Um ex-interventor de uma fábrica de armamentos argentina implicado na venda ilegal de armas ao Equador acusou o ex-embaixador norte-americano James Cheek de ter-se envolvido na operação ao fazer gestões para que o avião que transportava a munição pudesse aterrissar em 1995 no aeroporto internacional de Buenos Aires. Em sua edição desta segunda-feira, o jornal argentino Clarín disse que "fontes seguras" lhe informaram que Luis Sarlenga, ex-interventor da fábrica de armas, teria feito estas declarações perante o juiz Jorge Urso. Mas Cheek, falando hoje dos EUA a rádios locais, qualificou como falsas as declarações de Sarlenga e negou ter facilitado o envio do carregamento ilegal de armas para o Equador. Ele foi embaixador em Buenos Aires entre 1993 e 1996. O juiz Urso investiga a venda ilegal de cerca de 6.500 toneladas de armas ao Equador e à Croácia entre 1991 e 1995, durante o governo do anterior presidente Carlos Menem.

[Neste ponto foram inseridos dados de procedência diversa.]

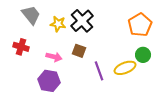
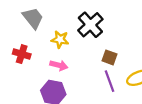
yellow star: (58, 24) -> (60, 39), moved
brown square: (79, 51) -> (110, 57), moved

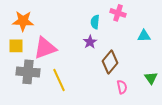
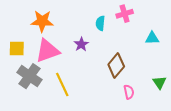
pink cross: (118, 13) -> (125, 14), turned -35
orange star: (23, 21) -> (42, 21), moved
purple star: (90, 42) -> (81, 44), moved
gray cross: (28, 72) -> (30, 76), turned 30

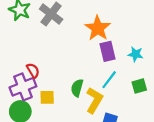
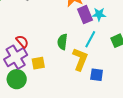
cyan star: (136, 54) -> (99, 14), moved
green semicircle: (77, 88) -> (62, 42), moved

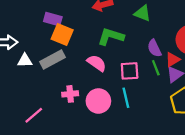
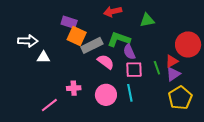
green triangle: (142, 13) -> (147, 20), turned -35
purple semicircle: (154, 48) -> (129, 52), moved
gray rectangle: (52, 60) -> (92, 45), moved
pink cross: (70, 94) -> (74, 88), moved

Na época, a Argentina - ao lado do Brasil, Chile e EUA - era um dos países que garantia a paz resultante do Acordo do Rio de Janeiro, selado entre Peru e Equador em 1945. Os dois países haviam retornado ao conflito fronteiriço armado quando as armas argentinas foram vendidas ao Equador. Sarlenga, que está preso há dois anos por suposta participação na venda ilegal destes armamentos, ao prestar declarações a Urso na sexta-feira, disse que o cunhado de Menem, Emir Yoma, teria sido o chefe da operação ilegal e que Cheek teria feito pressões para a concretização do negócio. Um dia após as declarações de Sarlenga, Urso ordenou a prisão de Yoma.